If you are general manager looking to fill multiple holes in your roster, this is not the most inspiring group, especially when considering the cost of doing so. This group does reflect the current narrative — there does appear to be a dearth of high-end talent available on the free agent market. But how does this group compare to prior free agent cohorts? Has the free agent market really dried up, or has it always been dry?

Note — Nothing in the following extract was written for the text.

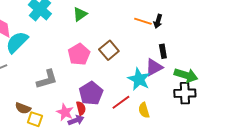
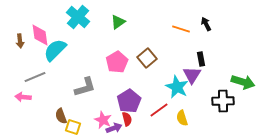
black arrow: (158, 21) -> (206, 24), moved, turned 136
purple triangle: (154, 67) -> (192, 75), turned -30
green arrow: (186, 75) -> (243, 82), moved
brown semicircle: (23, 108) -> (61, 116), turned 49
red semicircle: (81, 108) -> (127, 119), moved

Again, Baseball Reference is helpful. On its site, it lists the free agent signings for each year. For example, its list of 2013-2014 free agents is published here. Using the same criteria as before (30 or younger, and 12 career WAR or better), the 2013-2014 free agent crop had seven relatively young and relatively talented players: (i) Josh Johnson, (ii) Brian McCann, (iii) Jacoby Ellsbury, (iv) Ubaldo Jimenez, (v) Scott Kazmir, (vi) Chris Young (the hitter), and (vii) Matt Garza. Perhaps a bit better than 2014-2015, in general, but not markedly different. Looking back further, in summary fashion, here is a look at the free agent market during the ten seasons leading up to this one:

Total Number of Signings/Free Agents* Average Age Median Age Average WAR Median WAR Relatively Young and Relatively Talented (30 and younger; 12 bWAR or better)
2004 493 31.5 31 5.27 0.3 12
2005 420 31.5 31 5.03 0.5 6
2006 411 31.4 31 6.06 0.4 10
2007 391 31.3 31 5.41 0.4 1
2008 433 31.1 30 5.44 0.4 6
2009 443 31.2 31 5.14 0.6 6
2010 445 31.2 31 5.76 0.6 4
2011 417 31.3 31 5.46 0.6 7
2012 426 31.3 30 4.74 0.7 8
2013 413 31.1 31 4.96 0.9 7
2014 306 31.6 31 5.54 1.9 6

As for a list of the remaining names of the relatively young and relatively talented players appearing in the table above, they are:

2012-13:  Zack Greinke, Russell Martin, Michael Bourn, B.J. Upton, Melky Cabrera, Anibal Sanchez, Edwin Jackson, Stephen Drew

2011-12:  Jose Reyes, Grady Seizemore, Dontrelle Willis, Francisco Rodriguez, Aaron Hill, Prince Fielder, Kelly Johnson

2010-11:  Carl Crawford, Dontrelle Willis, Mark Prior, Jhonny Peralta

2009-10:Matt Holliday, Jon Garland, Rich Harden, Coco Crisp, Hank Blalock, Austin Kearns

2008-09:  CC Sabathia, Mark Teixeira, Jon Garland, Mark Prior, Francisco Rodriguez, Adam Dunn

2007-08:  Aaron Rowand

2006-07:  Barry Zito, Kerry Wood, Mark Mulder, Marcus Giles, Jeff Weaver, Wade Miller, Randy Wolf, Juan Pierre, Aramis Ramirez, Aubrey Huff

2005-06:  Rafael Furcal, Jeff Weaver, Wade Miller, Ramon Hernandez, Paul Konerko, A.J. Burnett

2004-05:  Carlos Beltran, J.D. Drew, Adrian Beltre, Troy Glaus, Edgar Renteria, Matt Morris, Richard Hidalgo, Eric Milton, Kevin Milwood, Placido Polanco, Wade Miller, Richie Sexson

What can we learn from looking at information from the ten free agent classes before this year’s free agent class?

  1. The free agent classes have looked very similar, on average, for the past ten years.
  2. Over the past ten years, free agency has not yielded the bumper crop of talent that has been suggested.  The locking up of young talent prior to free agency does not appear to be a recent trend.
  3. The appearance of high-end talent, particularly high-end talent in the fat part of an aging curve, is at best sporadic (occasionally yielding a young high-end bat, such as Carlos Beltran, Adrian Beltre, Matt Holliday, or Prince Fielder, but almost never a pitcher with his best years ahead).

Based on this look, it has always been difficult to find players in their prime on the free-agent market. They exist, but they are rare. This does not appear to be a new trend.* The number of free agents in 2014 does not include the players that have not been tendered a contract for arbitration. Once this group of non-tendered players become free agents this winter, it will both inflate the number of available free agents and depress the average and median WAR figures shown in the table.